Four Greenwich councillors are objecting to music being played at a street food market in Cutty Sark Gardens – with one saying that residents are already resorting to sleeping pills because of noise from buskers.

The Labour councillors, who represent Creekside and Greenwich Park wards, say the market is already breaking rules on playing music in the area and their town hall should be taking more action. 

The Greenwich Hospital charity, which owns much of the town centre, wants to add live and recorded music to its street food market between noon and 4pm on Fridays, Saturdays and Sundays all year round.

“It will be a small-scale music setup playing in dual or trial,using a low-capacity amplifier with one speaker,” the charity – which also owns Greenwich Market – said in its application. “Some of the music will consist of only acoustic guitar and one singer.”

Recorded music would be a “small DJ background music with small speakers” kept to 65 decibels, the charity added.

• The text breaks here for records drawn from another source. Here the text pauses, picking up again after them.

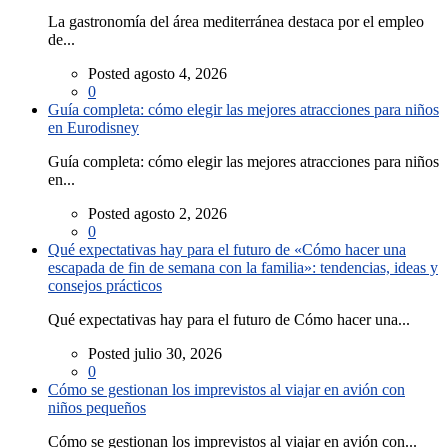
La gastronomía del área mediterránea destaca por el empleo
de...
Posted agosto 4, 2026
0
Guía completa: cómo elegir las mejores atracciones para niños
en Eurodisney
Guía completa: cómo elegir las mejores atracciones para niños
en...
Posted agosto 2, 2026
0
Qué expectativas hay para el futuro de «Cómo hacer una
escapada de fin de semana con la familia»: tendencias, ideas y
consejos prácticos
Qué expectativas hay para el futuro de Cómo hacer una...
Posted julio 30, 2026
0
Cómo se gestionan los imprevistos al viajar en avión con
niños pequeños
Cómo se gestionan los imprevistos al viajar en avión con...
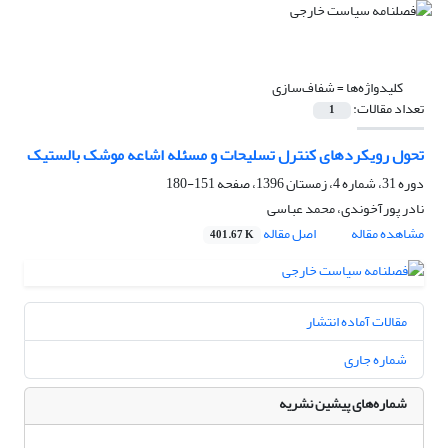
کلیدواژه‌ها =
شفاف‌سازی
تعداد مقالات:
1
تحول رویکردهای کنترل تسلیحات و مسئله اشاعه موشک بالستیک
دوره 31، شماره 4، زمستان 1396، صفحه
151-180
نادر پورآخوندی، محمد عباسی
مشاهده مقاله
اصل مقاله
401.67 K
مقالات آماده انتشار
شماره جاری
شماره‌های پیشین نشریه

Cutty Sark Gardens is overlooked by the Meridian Estate – council blocks built in the 1930s, two decades before the tea clipper arrived as a tourist attraction. 

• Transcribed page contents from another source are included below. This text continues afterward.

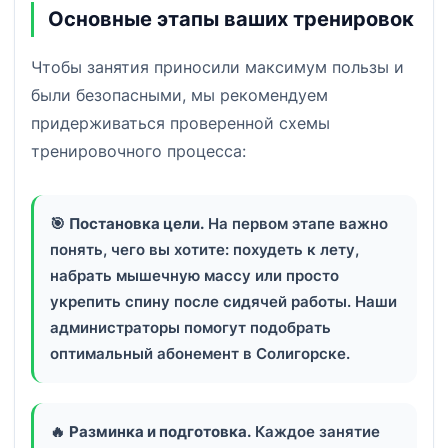
Основные этапы ваших тренировок
Чтобы занятия приносили максимум пользы и
были безопасными, мы рекомендуем
придерживаться проверенной схемы
тренировочного процесса:
🎯
Постановка цели.
На первом этапе важно
понять, чего вы хотите: похудеть к лету,
набрать мышечную массу или просто
укрепить спину после сидячей работы. Наши
администраторы помогут подобрать
оптимальный абонемент в Солигорске.
🔥
Разминка и подготовка.
Каждое занятие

Creekside councillors Majella Anning and Calum O’Byrne Mulligan, and Greenwich Park councillors Aidan Smith and Pat Slattery, say that locals have had enough of music in Cutty Sark Gardens. Fourteen residents also submitted objections. 

banner advertising street food market
The proposed stage would be close to homes on the Meridian Estate. Image: The Greenwich Wire

O’Byrne Mulligan, whose ward covers the Meridian Estate, said in a submission to a licensing hearing due to take place on July 8 that the plans represented “a public nuisance”, with the stage area just 20 metres from residents’ windows. 

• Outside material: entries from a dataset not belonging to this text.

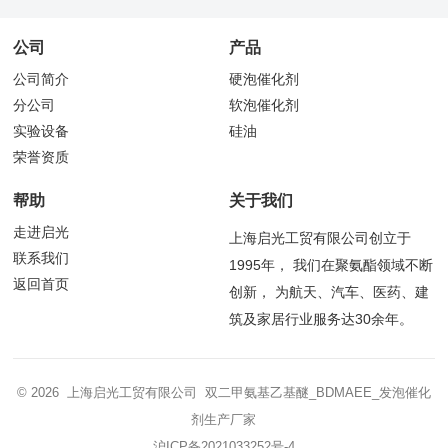
公司
产品
公司简介
硬泡催化剂
分公司
软泡催化剂
实验设备
硅油
荣誉资质
帮助
关于我们
走进启光
上海启光工贸有限公司创立于
联系我们
1995年， 我们在聚氨酯领域不断
返回首页
创新， 为航天、汽车、医药、建
筑及家居行业服务达30余年。
© 2026 上海启光工贸有限公司 双二甲氨基乙基醚_BDMAEE_发泡催化
剂生产厂家
沪ICP备2021033252号-4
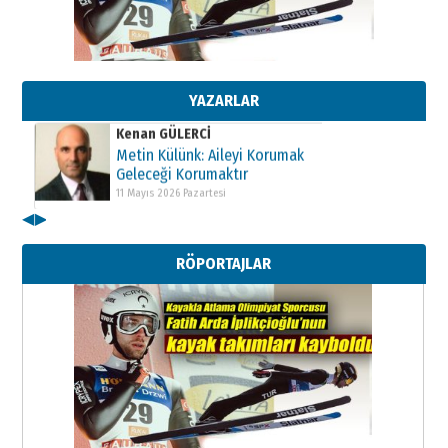
Kenan GÜLERCİ
Metin Külünk: Aileyi Korumak
Geleceği Korumaktır
11 Mayıs 2026 Pazartesi
YAZARLAR
Kenan GÜLERCİ
Metin Külünk: Aileyi Korumak
Geleceği Korumaktır
11 Mayıs 2026 Pazartesi
◀
▶
Kenan GÜLERCİ
Metin Külünk: Aileyi Korumak
RÖPORTAJLAR
Geleceği Korumaktır
11 Mayıs 2026 Pazartesi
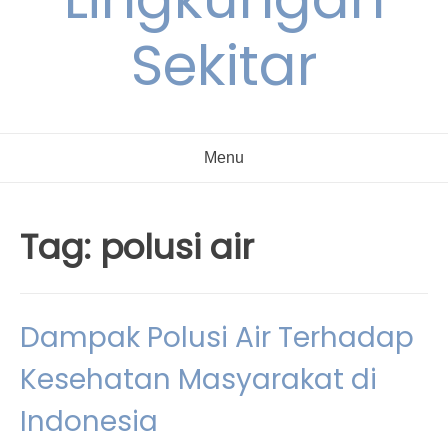
Sekitar
Menu
Tag:
polusi air
Dampak Polusi Air Terhadap
Kesehatan Masyarakat di
Indonesia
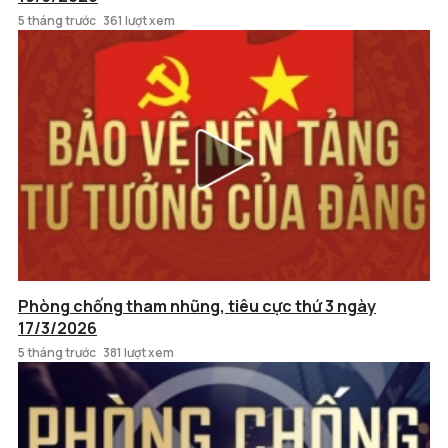
5 tháng trước
361 lượt xem
Phòng chống tham nhũng, tiêu cực thứ 3 ngày
17/3/2026
5 tháng trước
381 lượt xem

“I already receive a considerable number of complaints as a ward councillor from residents of the Meridian Estate, particularly those residing in Rockfield and Coltman Houses, arising from noise from amplified and non-amplified music in Cutty Sark Gardens,” he said.

“Many residents work night shifts or have young children, and as such the proposed timings represent an acute nuisance. Further, I have had reports from some residents that due to the current levels of noise arising from the gardens they have had to resort to sleeping pills – as noise, including illegal amplified noise, often continues well beyond permitted hours due to limited enforcement.”

Visitors to Cutty Sark Gardens also use the council estate’s bin store as a toilet,  O’Byrne Mulligan said. “I would have concerns about the potential for this to increase should there be a live performance area immediately adjacent,” he said.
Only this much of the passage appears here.